Helping Protect Children in Southeast Asia

PHNOM PENH, Cambodia, Oct. 12, 2005 — Cambodia, one of the world’s poorest countries, has long struggled with a growing concentration of sexual predators targeting Southeast Asian children. According to the United Nations children’s agency, there are roughly 33,000 child sex workers in Cambodia.

This week, Microsoft and British intelligence specialists began a two-week seminar to train approximately 150 Cambodian, Indonesian and Thai law enforcement officials and humanitarian workers how to combat pedophiles who use the Internet to exploit Cambodian children. Many of the officials have never worked with a computer or the Internet, but they will learn PC and Internet basics, as well as how to trace sex offenders to network security.

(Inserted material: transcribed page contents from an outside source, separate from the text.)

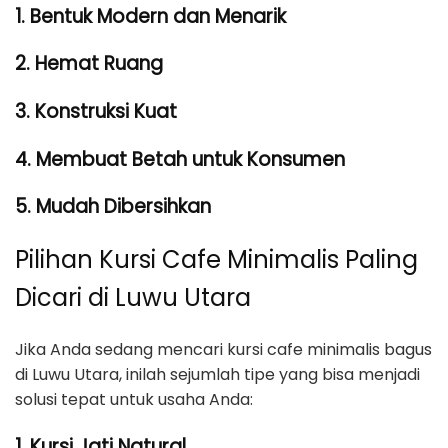
1. Bentuk Modern dan Menarik
2. Hemat Ruang
3. Konstruksi Kuat
4. Membuat Betah untuk Konsumen
5. Mudah Dibersihkan
Pilihan Kursi Cafe Minimalis Paling
Dicari di Luwu Utara
Jika Anda sedang mencari kursi cafe minimalis bagus
di Luwu Utara, inilah sejumlah tipe yang bisa menjadi
solusi tepat untuk usaha Anda:
1. Kursi Jati Natural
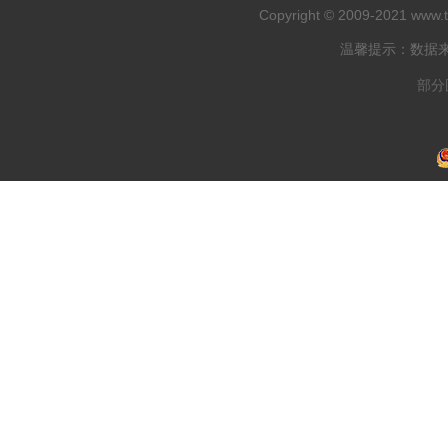
Copyright © 2009-2021
www.
温馨提示：数据
部分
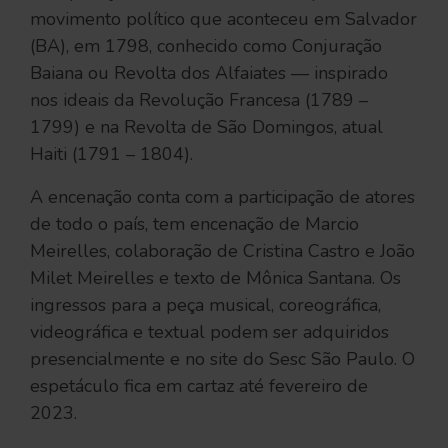
movimento político que aconteceu em Salvador
(BA), em 1798, conhecido como Conjuração
Baiana ou Revolta dos Alfaiates — inspirado
nos ideais da Revolução Francesa (1789 –
1799) e na Revolta de São Domingos, atual
Haiti (1791 – 1804).
A encenação conta com a participação de atores
de todo o país, tem encenação de Marcio
Meirelles, colaboração de Cristina Castro e João
Milet Meirelles e texto de Mônica Santana. Os
ingressos para a peça musical, coreográfica,
videográfica e textual podem ser adquiridos
presencialmente e no site do Sesc São Paulo. O
espetáculo fica em cartaz até fevereiro de
2023.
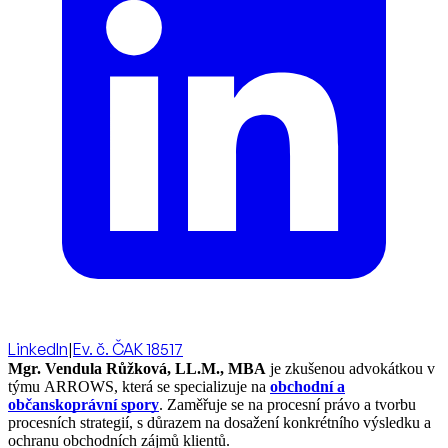
LinkedIn
|
Ev. č. ČAK 18517
Mgr. Vendula Růžková, LL.M., MBA
je zkušenou advokátkou v
týmu ARROWS, která se specializuje na
obchodní a
občanskoprávní spory
. Zaměřuje se na procesní právo a tvorbu
procesních strategií, s důrazem na dosažení konkrétního výsledku a
ochranu obchodních zájmů klientů.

PressPass spoke with Rich Sauer, Microsoft associate general counsel for the Asia Pacific region, to learn more about the program and Microsoft’s efforts to help promote online safety.

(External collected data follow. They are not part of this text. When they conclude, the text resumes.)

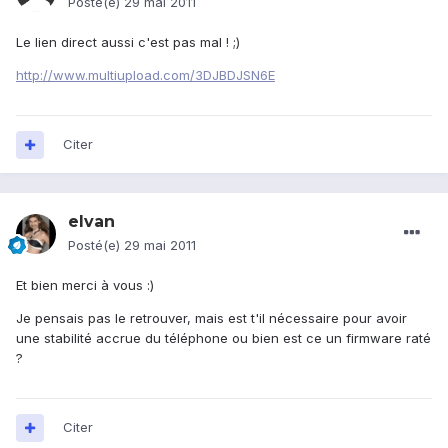
Posté(e)
29 mai 2011
Le lien direct aussi c'est pas mal ! ;)
http://www.multiupload.com/3DJBDJSN6E
Citer
elvan
Posté(e)
29 mai 2011
Et bien merci à vous :)
Je pensais pas le retrouver, mais est t'il nécessaire pour avoir
une stabilité accrue du téléphone ou bien est ce un firmware raté
?
Citer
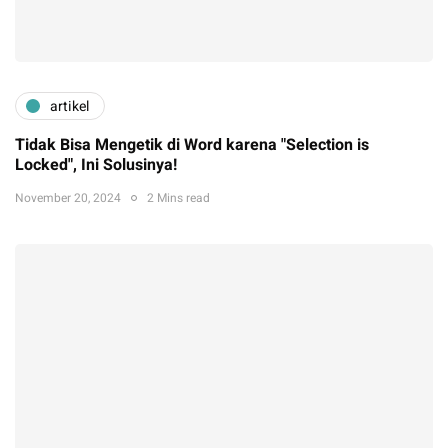
artikel
Tidak Bisa Mengetik di Word karena "Selection is
Locked", Ini Solusinya!
November 20, 2024
2 Mins read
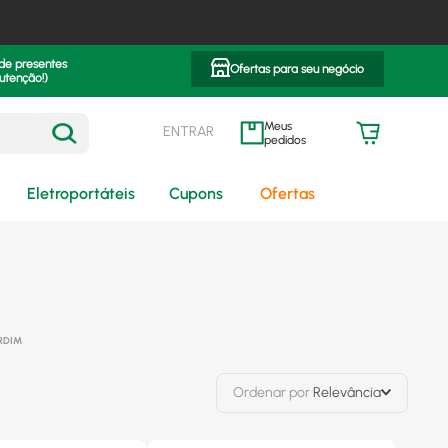
 de presentes
Ofertas para seu negócio
utenção!)
ENTRAR
meus pedidos
Eletroportáteis
Cupons
Ofertas
RDIM
Ordenar por
Relevância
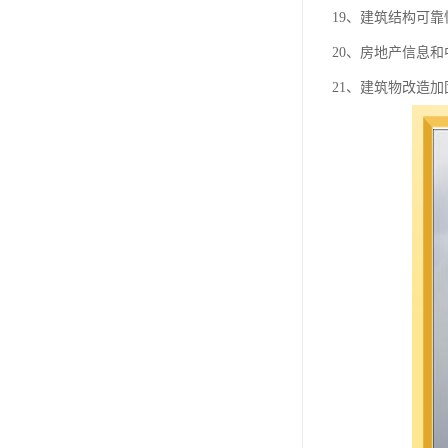
19、建筑结构可
20、房地产信息
21、建筑物改造加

PressPass: How did this seminar come about?

Sauer: We co-organized this seminar with the British Embassy in Cambodia. It all started about a year ago, when Microsoft, the International Center for Missing & Exploited Children and Interpol held a conference on child online safety in Hong Kong. We met people who were as equally passionate about the cause of online safety as we were, and one of them brought our attention to the important work that needed to be done in Cambodia. It didn’t take very long for us to figure out that Cambodia was one of the main countries targeted by Asian and Western pedophiles for their sexual activities. There are possibly a few reasons why that is so – the state of legal infrastructure, level of poverty, lack of integrated social fabric and lack of resources and technical expertise by the Cambodian law enforcement.

While we were exploring how to work or deepen our partnerships with Cambodia, law enforcement and with NGOs, the British Embassy approached us, and we realized then that we had the same level of concern and interest in improving the same social issue. That was how the partnership came about.

Very soon, we were organizing training courses together for Cambodian law enforcement.

PressPass: Is child exploitation a big issue for you in Asia Pacific?

Sauer: Because of the wide cultural gap and wide gap between the rich and the poor, countries in Southeast Asia are a lot more vulnerable to these social issues. There is a role that we can play as a responsible corporate citizen. We have technical and training expertise as well as software and technology that can help make it easier for law enforcement officers to track down sex predators. And that is exactly what we must do as an industry leader and citizen. There are children as young as five years old who are sex abuse victims. And without having the right tools and facilities, law enforcement agencies in these countries are finding it very hard to track down sex predators who are growing bolder by the day.

PressPass: How do sex predators use computers to further their criminal acts?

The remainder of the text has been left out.